Start of Block
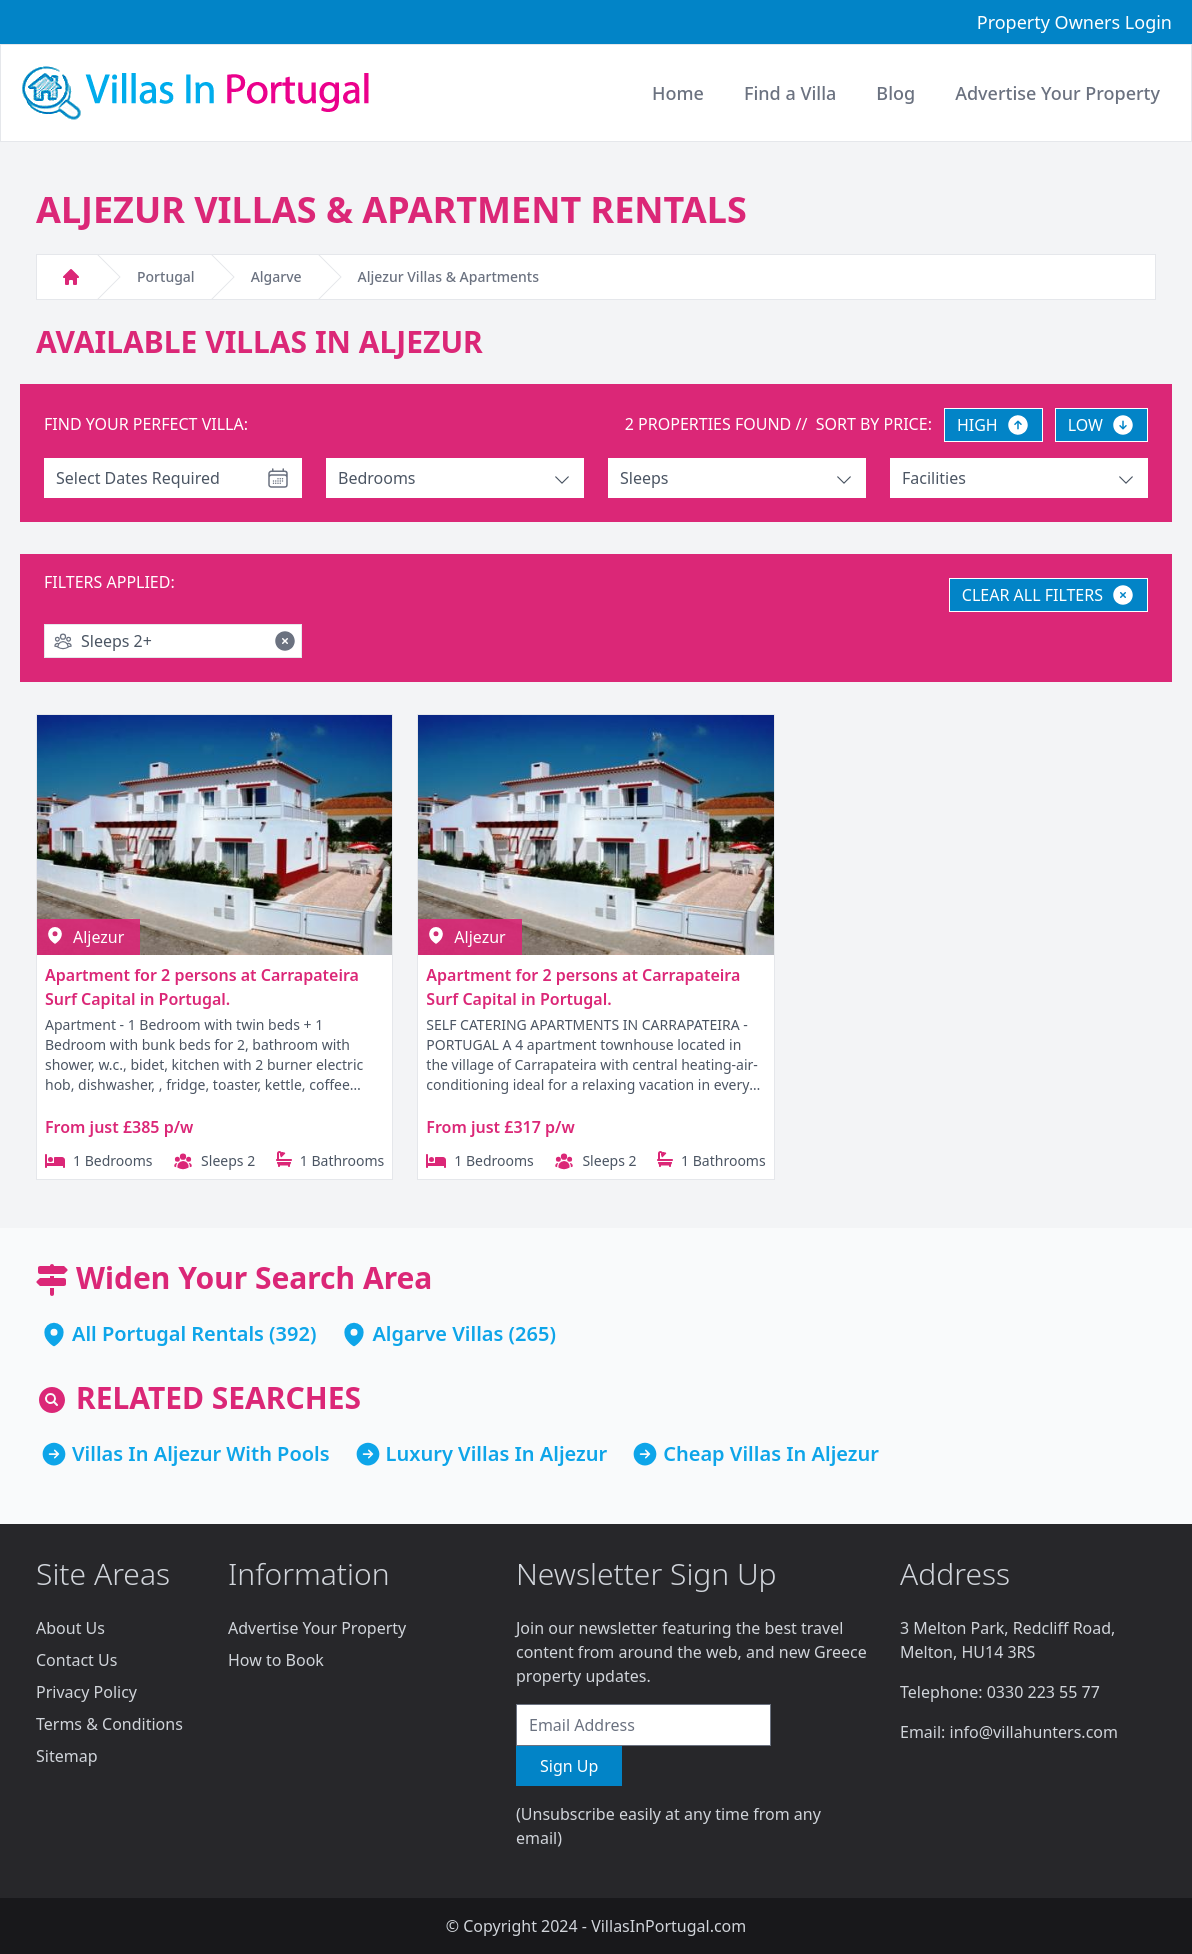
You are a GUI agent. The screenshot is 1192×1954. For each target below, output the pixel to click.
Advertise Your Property (317, 1628)
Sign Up (569, 1766)
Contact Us (76, 1660)
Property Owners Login (1074, 22)
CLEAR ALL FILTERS (1048, 595)
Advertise (1057, 93)
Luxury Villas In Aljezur (497, 1453)
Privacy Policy (86, 1692)
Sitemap (67, 1756)
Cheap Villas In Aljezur (771, 1453)
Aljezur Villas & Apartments (448, 276)
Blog (895, 93)
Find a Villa (790, 93)
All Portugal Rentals (168, 1333)
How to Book (276, 1660)
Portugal (166, 276)
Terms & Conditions (109, 1724)
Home (678, 93)
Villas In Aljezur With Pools (201, 1453)
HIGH (993, 425)
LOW (1101, 425)
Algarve (276, 276)
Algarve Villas (437, 1333)
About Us (70, 1628)
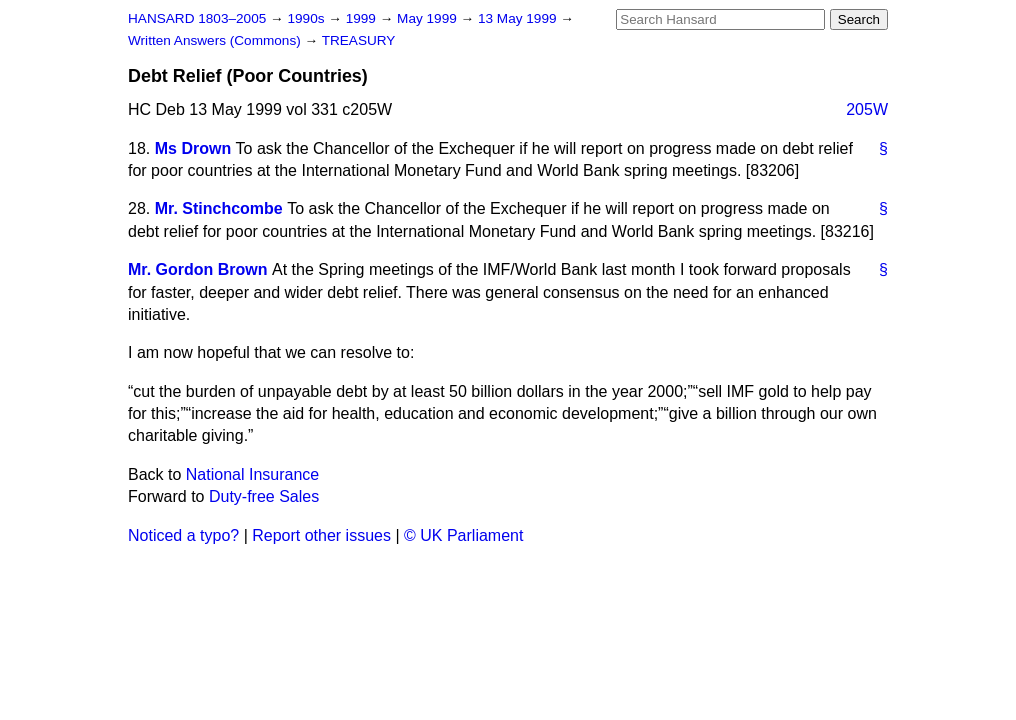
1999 (363, 18)
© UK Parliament (463, 535)
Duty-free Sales (264, 496)
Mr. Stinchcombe (219, 208)
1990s (307, 18)
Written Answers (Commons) (216, 40)
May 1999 (428, 18)
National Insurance (252, 474)
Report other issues (321, 535)
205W (867, 109)
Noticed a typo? (183, 535)
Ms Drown (193, 148)
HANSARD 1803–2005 (197, 18)
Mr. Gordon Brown (198, 269)
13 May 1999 (519, 18)
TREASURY (359, 40)
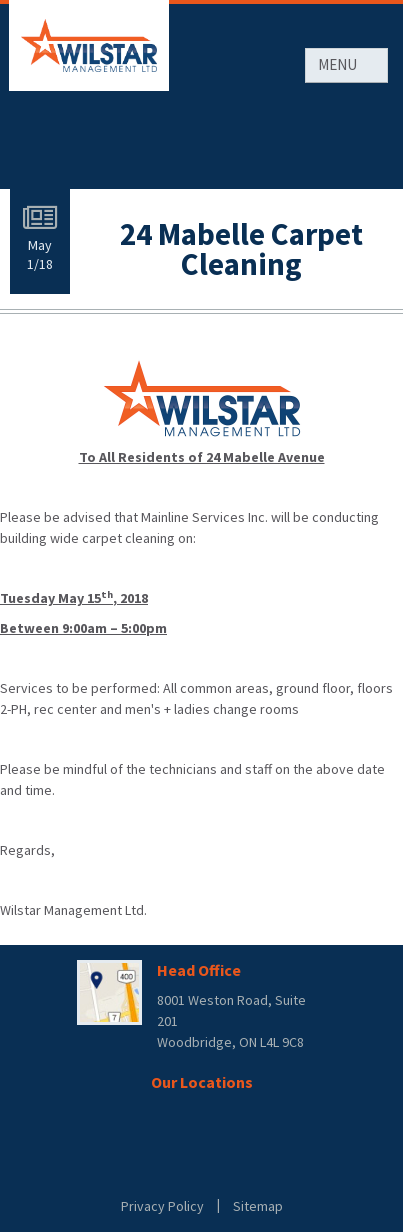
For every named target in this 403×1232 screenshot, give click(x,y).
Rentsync (201, 1168)
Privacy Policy (162, 1206)
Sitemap (258, 1206)
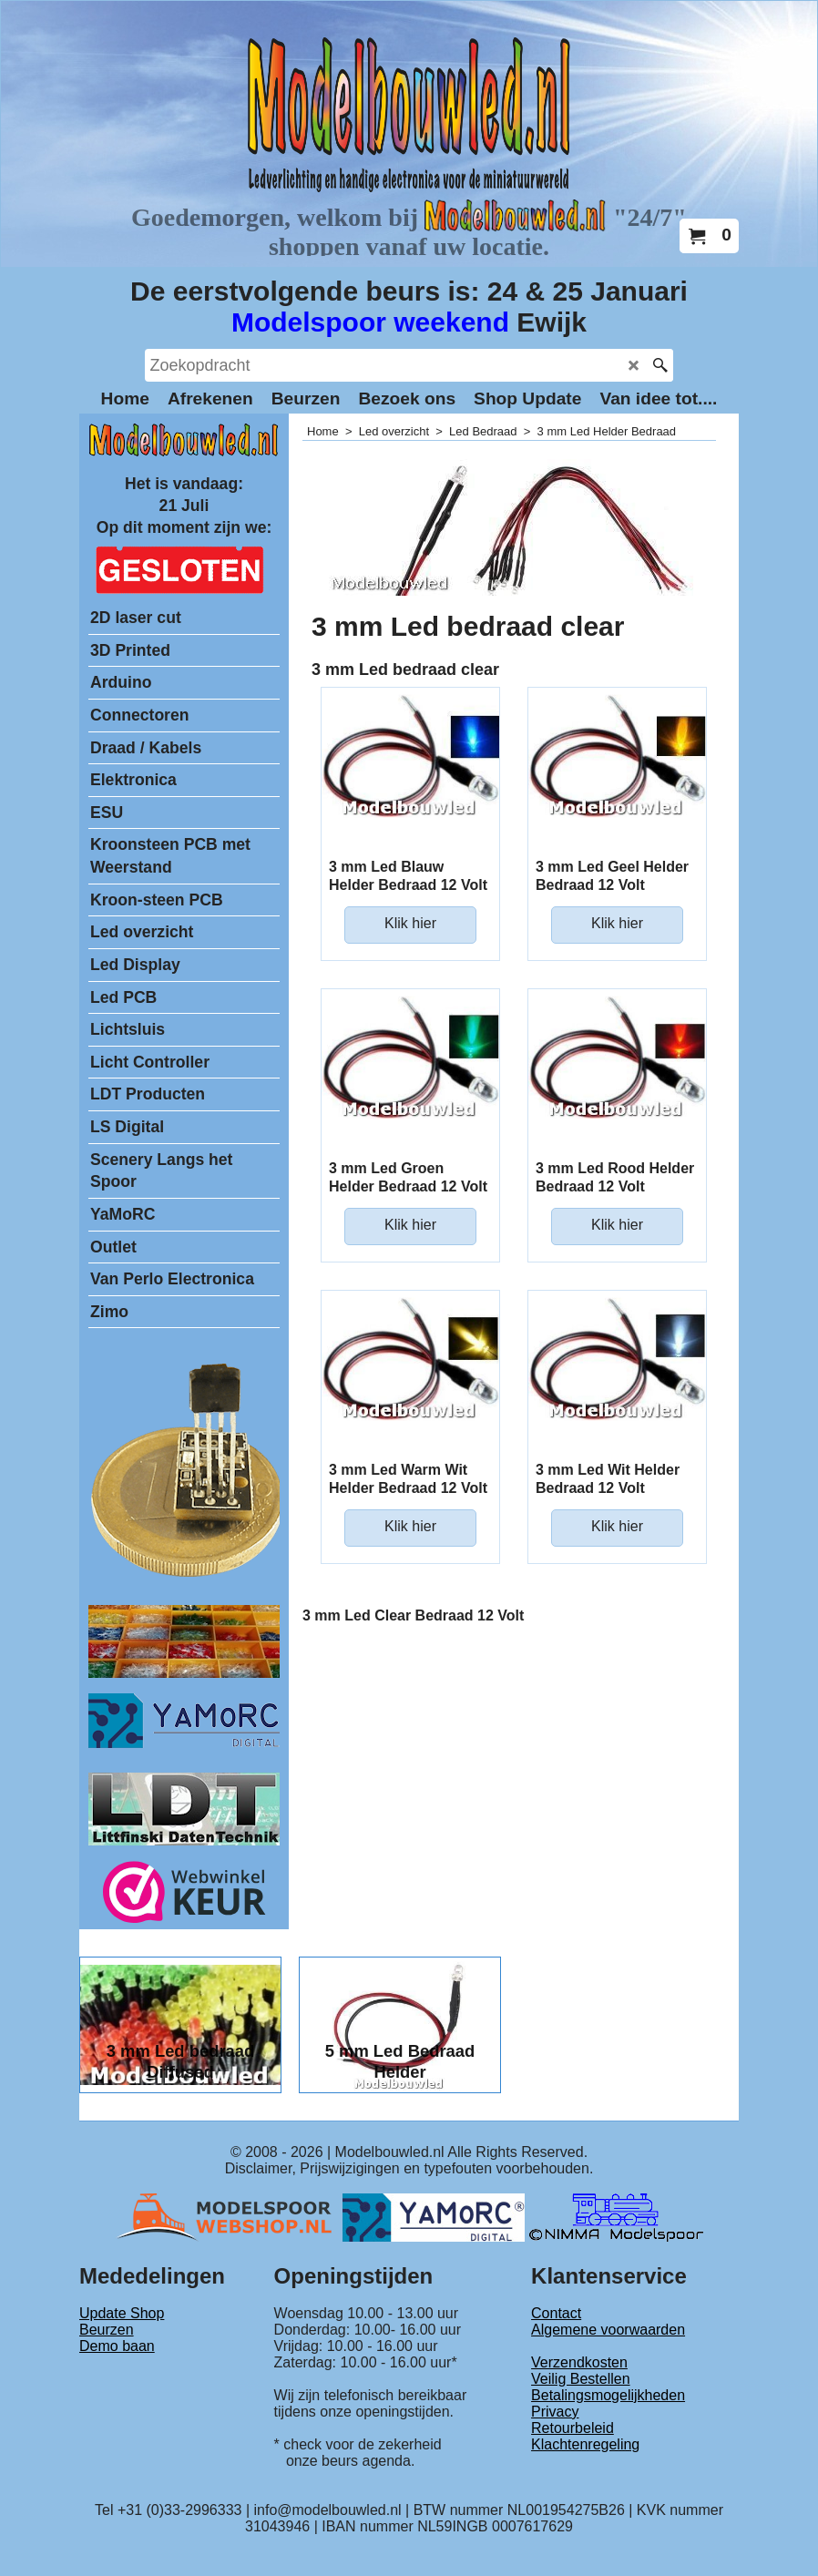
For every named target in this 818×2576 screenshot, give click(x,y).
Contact (556, 2313)
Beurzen (106, 2329)
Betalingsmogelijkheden (608, 2395)
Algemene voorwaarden (608, 2329)
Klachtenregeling (585, 2444)
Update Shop (121, 2313)
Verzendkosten (579, 2362)
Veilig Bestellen (580, 2379)
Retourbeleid (572, 2428)
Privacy (554, 2411)
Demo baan (117, 2346)
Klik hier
End of Block
▶ **To do**
All of the records above should be written out exactly, with the pictures left out.

▶ **Written answer**
You are a GUI agent. The screenshot is 1192×1954. For each target below, output the pixel to click.
Advertise Your Property (317, 1628)
Sign Up (569, 1766)
Contact Us (76, 1660)
Property Owners Login (1074, 22)
CLEAR ALL FILTERS (1048, 595)
Advertise (1057, 93)
Luxury Villas In Aljezur (497, 1453)
Privacy Policy (86, 1692)
Sitemap (67, 1756)
Cheap Villas In Aljezur (771, 1453)
Aljezur Villas & Apartments (448, 276)
Blog (895, 93)
Find a Villa (790, 93)
All Portugal Rentals (168, 1333)
How to Book (276, 1660)
Portugal (166, 276)
Terms & Conditions (109, 1724)
Home (678, 93)
Villas In Aljezur With Pools (201, 1453)
HIGH (993, 425)
LOW (1101, 425)
Algarve (276, 276)
Algarve Villas (437, 1333)
About Us (70, 1628)
1999 (363, 18)
© UK Parliament (463, 535)
Duty-free Sales (264, 496)
Mr. Stinchcombe (219, 208)
1990s (307, 18)
Written Answers (Commons) (216, 40)
May 1999 (428, 18)
National Insurance (252, 474)
Report other issues (321, 535)
205W (867, 109)
Noticed a typo? (183, 535)
Ms Drown (193, 148)
HANSARD 1803–2005 (197, 18)
Mr. Gordon Brown (198, 269)
13 May 1999 (519, 18)
TREASURY (359, 40)
For every named target in this 403×1232 screenshot, give click(x,y).
Rentsync (201, 1168)
Privacy Policy (162, 1206)
Sitemap (258, 1206)
For every named target in this 818×2576 screenshot, give click(x,y).
Contact (556, 2313)
Beurzen (106, 2329)
Betalingsmogelijkheden (608, 2395)
Algemene voorwaarden (608, 2329)
Klachtenregeling (585, 2444)
Update Shop (121, 2313)
Verzendkosten (579, 2362)
Veilig Bestellen (580, 2379)
Retourbeleid (572, 2428)
Privacy (554, 2411)
Demo baan (117, 2346)
Klik hier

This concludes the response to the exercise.